### Prompt
Would you copy, word for word, each line from the one with "Mask each instance" to the end of the listing below, skipping all pictures?

### Data provided

<<<<

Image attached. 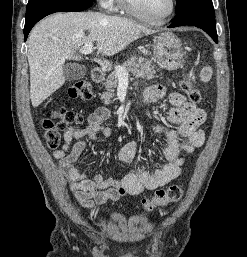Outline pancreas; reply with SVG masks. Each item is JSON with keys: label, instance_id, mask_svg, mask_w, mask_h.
I'll use <instances>...</instances> for the list:
<instances>
[{"label": "pancreas", "instance_id": "obj_1", "mask_svg": "<svg viewBox=\"0 0 247 257\" xmlns=\"http://www.w3.org/2000/svg\"><path fill=\"white\" fill-rule=\"evenodd\" d=\"M127 72L132 73L136 78H145L151 80L155 77L156 70L149 61H144V59H137L135 57L126 61L123 66ZM118 77L116 72H112L108 75L106 81L103 83L105 92L100 94V98L105 105H109L112 101L111 98L114 95L115 88L118 85Z\"/></svg>", "mask_w": 247, "mask_h": 257}]
</instances>
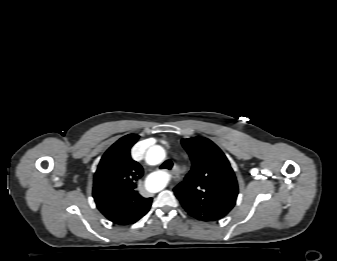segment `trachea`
Segmentation results:
<instances>
[{
    "instance_id": "obj_1",
    "label": "trachea",
    "mask_w": 337,
    "mask_h": 261,
    "mask_svg": "<svg viewBox=\"0 0 337 261\" xmlns=\"http://www.w3.org/2000/svg\"><path fill=\"white\" fill-rule=\"evenodd\" d=\"M172 166H173V163H172V161H170V160H167V161H165L162 165H161V168L162 169H171L172 168Z\"/></svg>"
}]
</instances>
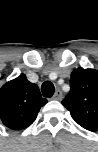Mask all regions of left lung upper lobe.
I'll list each match as a JSON object with an SVG mask.
<instances>
[{
  "mask_svg": "<svg viewBox=\"0 0 98 152\" xmlns=\"http://www.w3.org/2000/svg\"><path fill=\"white\" fill-rule=\"evenodd\" d=\"M62 104L81 127L98 130V71L75 69L70 77V92Z\"/></svg>",
  "mask_w": 98,
  "mask_h": 152,
  "instance_id": "1",
  "label": "left lung upper lobe"
}]
</instances>
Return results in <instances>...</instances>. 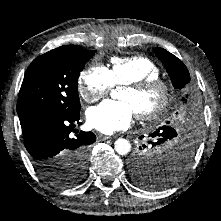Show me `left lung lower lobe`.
I'll use <instances>...</instances> for the list:
<instances>
[{"label":"left lung lower lobe","instance_id":"obj_1","mask_svg":"<svg viewBox=\"0 0 221 221\" xmlns=\"http://www.w3.org/2000/svg\"><path fill=\"white\" fill-rule=\"evenodd\" d=\"M199 128H200V125L198 123V120H194L192 123H190V132L191 133H197ZM159 134L162 135L164 138L175 137V134L177 135L176 131L170 127H164L159 132ZM184 151L186 152L187 158L190 159L192 156V153H193V145L187 146L186 149H184ZM131 161H134V159H132ZM129 163H130V161H129Z\"/></svg>","mask_w":221,"mask_h":221}]
</instances>
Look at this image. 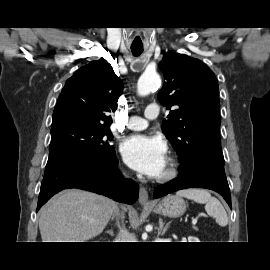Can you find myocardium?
<instances>
[{
  "label": "myocardium",
  "instance_id": "f54148a6",
  "mask_svg": "<svg viewBox=\"0 0 270 270\" xmlns=\"http://www.w3.org/2000/svg\"><path fill=\"white\" fill-rule=\"evenodd\" d=\"M177 173H178L177 161L175 158L169 157L165 171L156 178V181L160 183L168 182L174 179L177 176Z\"/></svg>",
  "mask_w": 270,
  "mask_h": 270
}]
</instances>
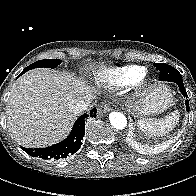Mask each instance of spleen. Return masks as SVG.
Here are the masks:
<instances>
[{"label":"spleen","instance_id":"spleen-1","mask_svg":"<svg viewBox=\"0 0 196 196\" xmlns=\"http://www.w3.org/2000/svg\"><path fill=\"white\" fill-rule=\"evenodd\" d=\"M179 111L169 113L164 118H142L137 124L140 130L149 136H160L169 133L179 122Z\"/></svg>","mask_w":196,"mask_h":196}]
</instances>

>>>>

### Finished task
Mask each instance of spleen. Return masks as SVG.
Here are the masks:
<instances>
[{"label":"spleen","instance_id":"spleen-1","mask_svg":"<svg viewBox=\"0 0 196 196\" xmlns=\"http://www.w3.org/2000/svg\"><path fill=\"white\" fill-rule=\"evenodd\" d=\"M179 111L169 113L164 118H142L137 124L140 130L149 136H160L169 133L179 122Z\"/></svg>","mask_w":196,"mask_h":196}]
</instances>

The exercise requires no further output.